When you reach the line that contains "petrolün piyasaya verilmesinin" below, transcribe it and each line after it word for word to the end of the records, omitting pictures.

---------- Information

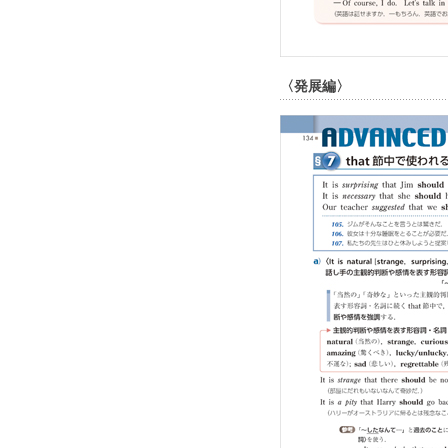
〈発展編〉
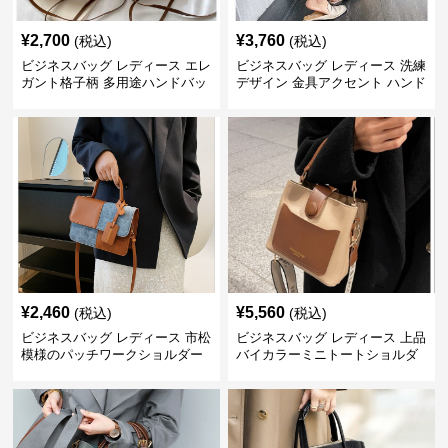
¥
2,700
¥
3,760
(税込)
(税込)
ビジネスバッグ レディース エレ
ビジネスバッグ レディース 洗練
ガント格子柄 多用途ハンドバッ
デザイン 金具アクセント ハンド
グ
バッグ
¥
2,460
¥
5,560
(税込)
(税込)
ビジネスバッグ レディース 市松
ビジネスバッグ レディース 上品
模様のパッチワークショルダー
バイカラーミニトートショルダ
ー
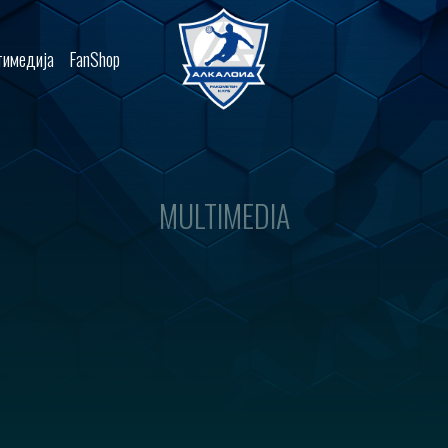
имедија
FanShop
MULTIMEDIA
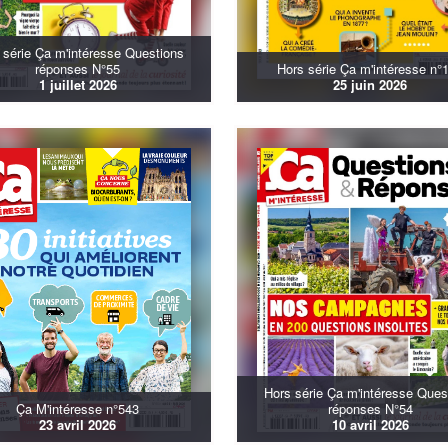
 série Ça m'intéresse Questions
réponses N°55
Hors série Ça m'intéresse n°
1 juillet 2026
25 juin 2026
Hors série Ça m'intéresse Ques
Ça M'intéresse n°543
réponses N°54
23 avril 2026
10 avril 2026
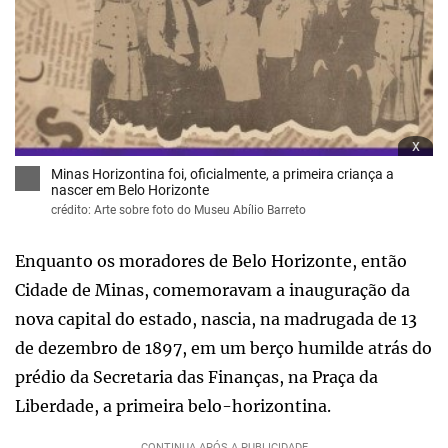
x
Minas Horizontina foi, oficialmente, a primeira criança a
nascer em Belo Horizonte
crédito: Arte sobre foto do Museu Abílio Barreto
Enquanto os moradores de Belo Horizonte, então
Cidade de Minas, comemoravam a inauguração da
nova capital do estado, nascia, na madrugada de 13
de dezembro de 1897, em um berço humilde atrás do
prédio da Secretaria das Finanças, na Praça da
Liberdade, a primeira belo-horizontina.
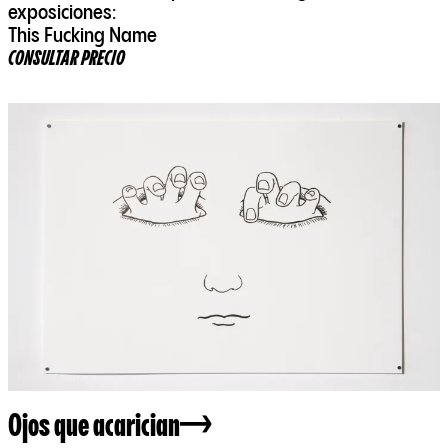
exposiciones:
This Fucking Name
CONSULTAR PRECIO
Ojos que acarician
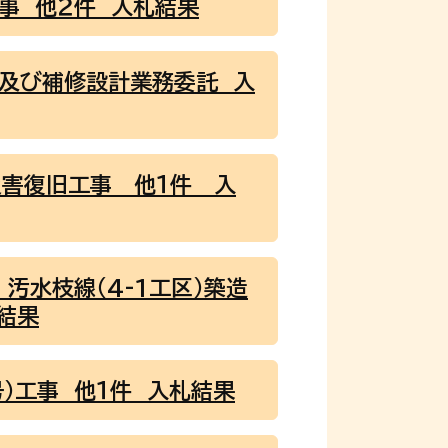
事 他２件 入札結果
査及び補修設計業務委託 入
災害復旧工事 他１件 入
汚水枝線（4-1工区）築造
結果
）工事 他１件 入札結果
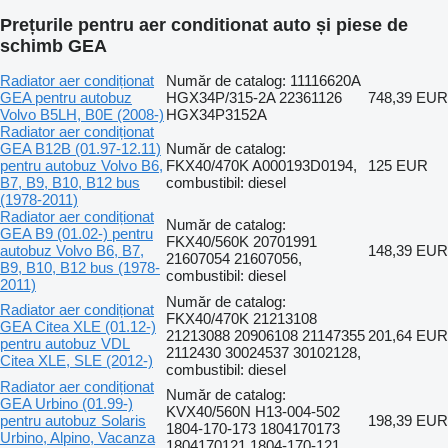
Prețurile pentru aer conditionat auto și piese de
schimb GEA
Radiator aer condiționat
Număr de catalog: 11116620A
GEA pentru autobuz
HGX34P/315-2A 22361126
748,39 EUR
Volvo B5LH, B0E (2008-)
HGX34P3152A
Radiator aer condiționat
GEA B12B (01.97-12.11)
Număr de catalog:
pentru autobuz Volvo B6,
FKX40/470K A000193D0194,
125 EUR
B7, B9, B10, B12 bus
combustibil: diesel
(1978-2011)
Radiator aer condiționat
Număr de catalog:
GEA B9 (01.02-) pentru
FKX40/560K 20701991
autobuz Volvo B6, B7,
148,39 EUR
21607054 21607056,
B9, B10, B12 bus (1978-
combustibil: diesel
2011)
Număr de catalog:
Radiator aer condiționat
FKX40/470K 21213108
GEA Citea XLE (01.12-)
21213088 20906108 21147355
201,64 EUR
pentru autobuz VDL
2112430 30024537 30102128,
Citea XLE, SLE (2012-)
combustibil: diesel
Radiator aer condiționat
Număr de catalog:
GEA Urbino (01.99-)
KVX40/560N H13-004-502
pentru autobuz Solaris
198,39 EUR
1804-170-173 1804170173
Urbino, Alpino, Vacanza
1804170121 1804-170-121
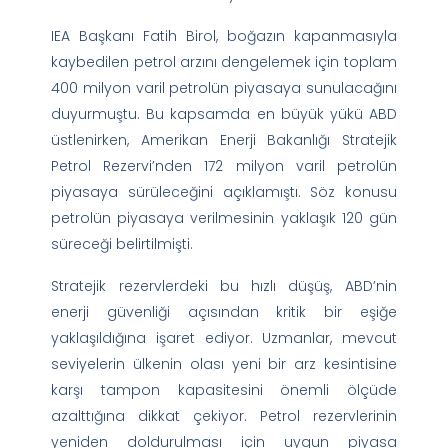
IEA Başkanı Fatih Birol, boğazın kapanmasıyla
kaybedilen petrol arzını dengelemek için toplam
400 milyon varil petrolün piyasaya sunulacağını
duyurmuştu. Bu kapsamda en büyük yükü ABD
üstlenirken, Amerikan Enerji Bakanlığı Stratejik
Petrol Rezervi’nden 172 milyon varil petrolün
piyasaya sürüleceğini açıklamıştı. Söz konusu
petrolün piyasaya verilmesinin yaklaşık 120 gün
süreceği belirtilmişti.
Stratejik rezervlerdeki bu hızlı düşüş, ABD’nin
enerji güvenliği açısından kritik bir eşiğe
yaklaşıldığına işaret ediyor. Uzmanlar, mevcut
seviyelerin ülkenin olası yeni bir arz kesintisine
karşı tampon kapasitesini önemli ölçüde
azalttığına dikkat çekiyor. Petrol rezervlerinin
yeniden doldurulması için uygun piyasa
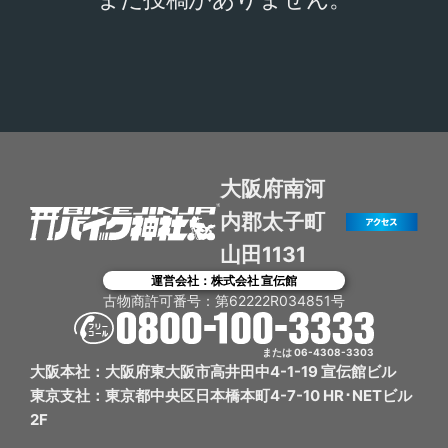
大阪府南河
内郡太子町
山田1131
運営会社：株式会社 宣伝館
古物商許可番号：第62222R034851号
または 06-4308-3303
大阪本社：大阪府東大阪市高井田中4-1-19 宣伝館ビル
東京支社：東京都中央区日本橋本町4-7-10 HR･NETビル
2F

--------------------

**Solution:**
petrolün piyasaya verilmesinin yaklaşık 120 gün
süreceği belirtilmişti.
Stratejik rezervlerdeki bu hızlı düşüş, ABD’nin
enerji güvenliği açısından kritik bir eşiğe
yaklaşıldığına işaret ediyor. Uzmanlar, mevcut
seviyelerin ülkenin olası yeni bir arz kesintisine
karşı tampon kapasitesini önemli ölçüde
azalttığına dikkat çekiyor. Petrol rezervlerinin
yeniden doldurulması için uygun piyasa
大阪府南河
内郡太子町
山田1131
運営会社：株式会社 宣伝館
古物商許可番号：第62222R034851号
または 06-4308-3303
大阪本社：大阪府東大阪市高井田中4-1-19 宣伝館ビル
東京支社：東京都中央区日本橋本町4-7-10 HR･NETビル
2F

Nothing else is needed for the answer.